### Task details:
Everything below from the line with "Image resolution: width=1095, height=1245." to the last line, both included, is to be written out exactly, with nothing added.

### Exercise data:
- Opening Delimiter -
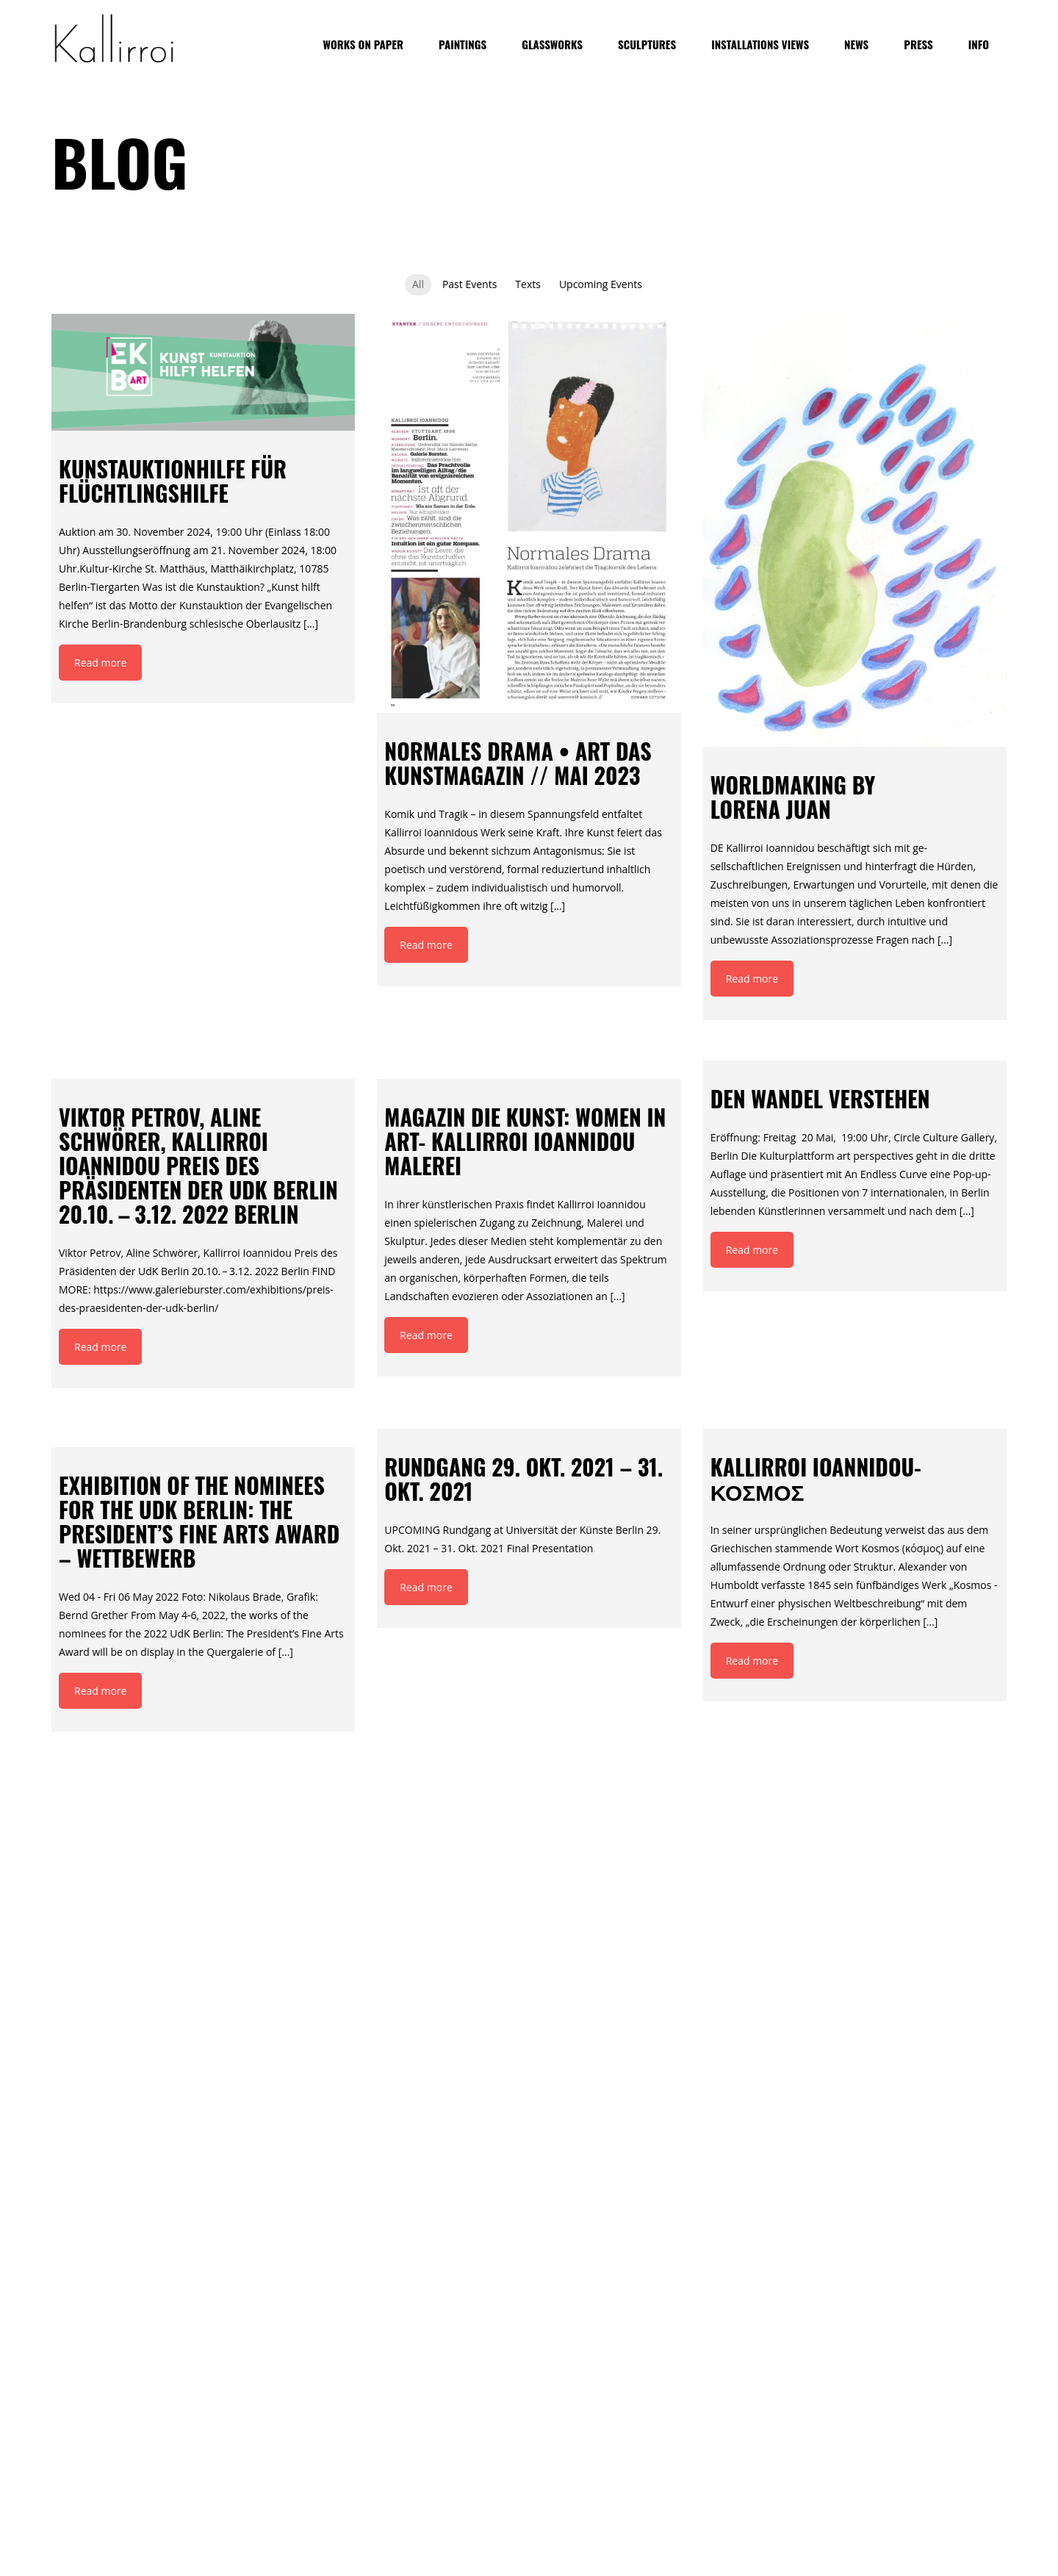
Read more (100, 663)
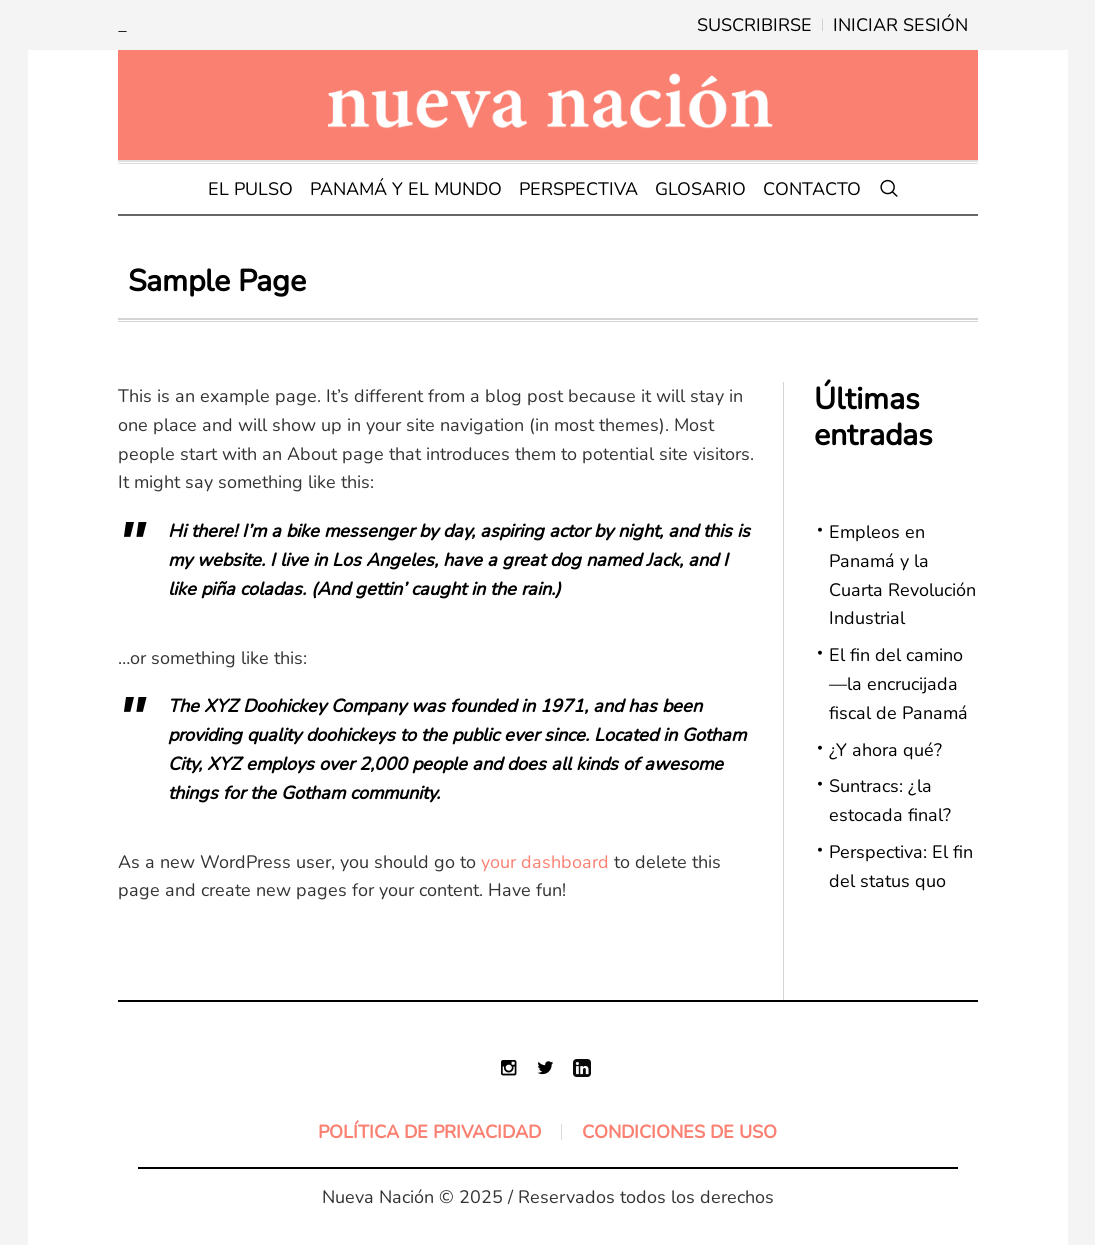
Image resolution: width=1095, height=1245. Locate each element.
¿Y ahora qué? (885, 750)
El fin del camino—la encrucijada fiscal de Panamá (898, 684)
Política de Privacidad (429, 1132)
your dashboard (545, 862)
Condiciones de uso (679, 1132)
- Closing Delimiter -
### The completed task:
Image resolution: width=1095, height=1245. Locate each element.
¿Y ahora qué? (885, 750)
El fin del camino—la encrucijada fiscal de Panamá (898, 684)
Política de Privacidad (429, 1132)
your dashboard (545, 862)
Condiciones de uso (679, 1132)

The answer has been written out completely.